Copy out each entry below verbatim, skipping the images.

===== Material to process

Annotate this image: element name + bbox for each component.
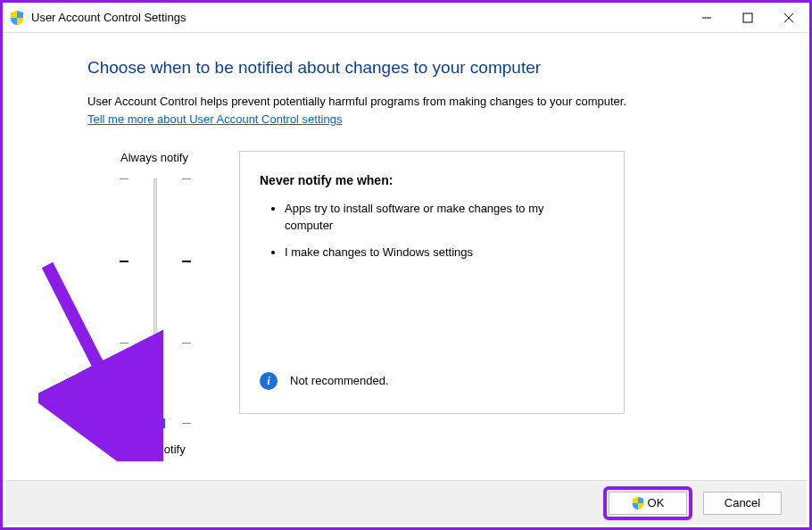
content-area: Choose when to be notified about changes… bbox=[3, 33, 809, 456]
slider-thumb[interactable] bbox=[145, 418, 165, 428]
slider-tick bbox=[120, 261, 191, 262]
info-heading: Never notify me when: bbox=[260, 173, 604, 187]
page-heading: Choose when to be notified about changes… bbox=[87, 58, 766, 78]
info-panel: Never notify me when: Apps try to instal… bbox=[239, 151, 625, 414]
titlebar: User Account Control Settings bbox=[3, 3, 809, 33]
slider-label-top: Always notify bbox=[105, 151, 203, 164]
minimize-button[interactable] bbox=[686, 3, 727, 33]
uac-shield-icon bbox=[10, 11, 24, 25]
info-bullet: Apps try to install software or make cha… bbox=[285, 200, 604, 235]
body-row: Always notify Never notify Never notify … bbox=[87, 151, 766, 456]
slider-column: Always notify Never notify bbox=[87, 151, 239, 456]
info-icon: i bbox=[260, 372, 278, 390]
recommendation-note: i Not recommended. bbox=[260, 372, 604, 397]
slider-label-bottom: Never notify bbox=[105, 443, 203, 456]
button-bar: OK Cancel bbox=[5, 480, 807, 525]
slider-tick bbox=[120, 343, 191, 344]
close-button[interactable] bbox=[768, 3, 809, 33]
cancel-button-label: Cancel bbox=[725, 496, 760, 509]
window-buttons bbox=[686, 3, 809, 33]
info-bullet: I make changes to Windows settings bbox=[285, 244, 604, 261]
info-bullet-list: Apps try to install software or make cha… bbox=[260, 200, 604, 270]
description-text: User Account Control helps prevent poten… bbox=[87, 94, 766, 111]
slider-tick bbox=[120, 178, 191, 179]
maximize-button[interactable] bbox=[727, 3, 768, 33]
uac-shield-icon bbox=[632, 497, 644, 509]
ok-button[interactable]: OK bbox=[609, 492, 687, 515]
slider-track-bg bbox=[153, 178, 157, 428]
recommendation-text: Not recommended. bbox=[290, 374, 389, 387]
cancel-button[interactable]: Cancel bbox=[703, 492, 782, 515]
ok-button-highlight: OK bbox=[603, 486, 692, 520]
ok-button-label: OK bbox=[648, 496, 665, 509]
svg-rect-0 bbox=[743, 13, 752, 22]
uac-settings-window: User Account Control Settings Choose whe… bbox=[0, 0, 812, 530]
help-link[interactable]: Tell me more about User Account Control … bbox=[87, 112, 342, 126]
notification-slider[interactable] bbox=[120, 175, 191, 434]
window-title: User Account Control Settings bbox=[31, 11, 186, 24]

==========

## Answer section
Annotate this image: element name + bbox for each component.
content-area: Choose when to be notified about changes… bbox=[3, 33, 809, 456]
slider-thumb[interactable] bbox=[145, 418, 165, 428]
slider-tick bbox=[120, 261, 191, 262]
info-heading: Never notify me when: bbox=[260, 173, 604, 187]
page-heading: Choose when to be notified about changes… bbox=[87, 58, 766, 78]
info-panel: Never notify me when: Apps try to instal… bbox=[239, 151, 625, 414]
titlebar: User Account Control Settings bbox=[3, 3, 809, 33]
slider-label-top: Always notify bbox=[105, 151, 203, 164]
minimize-button[interactable] bbox=[686, 3, 727, 33]
uac-shield-icon bbox=[10, 11, 24, 25]
info-bullet: Apps try to install software or make cha… bbox=[285, 200, 604, 235]
body-row: Always notify Never notify Never notify … bbox=[87, 151, 766, 456]
slider-column: Always notify Never notify bbox=[87, 151, 239, 456]
info-icon: i bbox=[260, 372, 278, 390]
recommendation-note: i Not recommended. bbox=[260, 372, 604, 397]
slider-label-bottom: Never notify bbox=[105, 443, 203, 456]
button-bar: OK Cancel bbox=[5, 480, 807, 525]
slider-tick bbox=[120, 343, 191, 344]
close-button[interactable] bbox=[768, 3, 809, 33]
cancel-button-label: Cancel bbox=[725, 496, 760, 509]
window-buttons bbox=[686, 3, 809, 33]
info-bullet: I make changes to Windows settings bbox=[285, 244, 604, 261]
info-bullet-list: Apps try to install software or make cha… bbox=[260, 200, 604, 270]
description-text: User Account Control helps prevent poten… bbox=[87, 94, 766, 111]
slider-tick bbox=[120, 178, 191, 179]
maximize-button[interactable] bbox=[727, 3, 768, 33]
uac-shield-icon bbox=[632, 497, 644, 509]
ok-button[interactable]: OK bbox=[609, 492, 687, 515]
slider-track-bg bbox=[153, 178, 157, 428]
recommendation-text: Not recommended. bbox=[290, 374, 389, 387]
cancel-button[interactable]: Cancel bbox=[703, 492, 782, 515]
ok-button-highlight: OK bbox=[603, 486, 692, 520]
ok-button-label: OK bbox=[648, 496, 665, 509]
svg-rect-0 bbox=[743, 13, 752, 22]
uac-settings-window: User Account Control Settings Choose whe… bbox=[0, 0, 812, 530]
help-link[interactable]: Tell me more about User Account Control … bbox=[87, 112, 342, 126]
notification-slider[interactable] bbox=[120, 175, 191, 434]
window-title: User Account Control Settings bbox=[31, 11, 186, 24]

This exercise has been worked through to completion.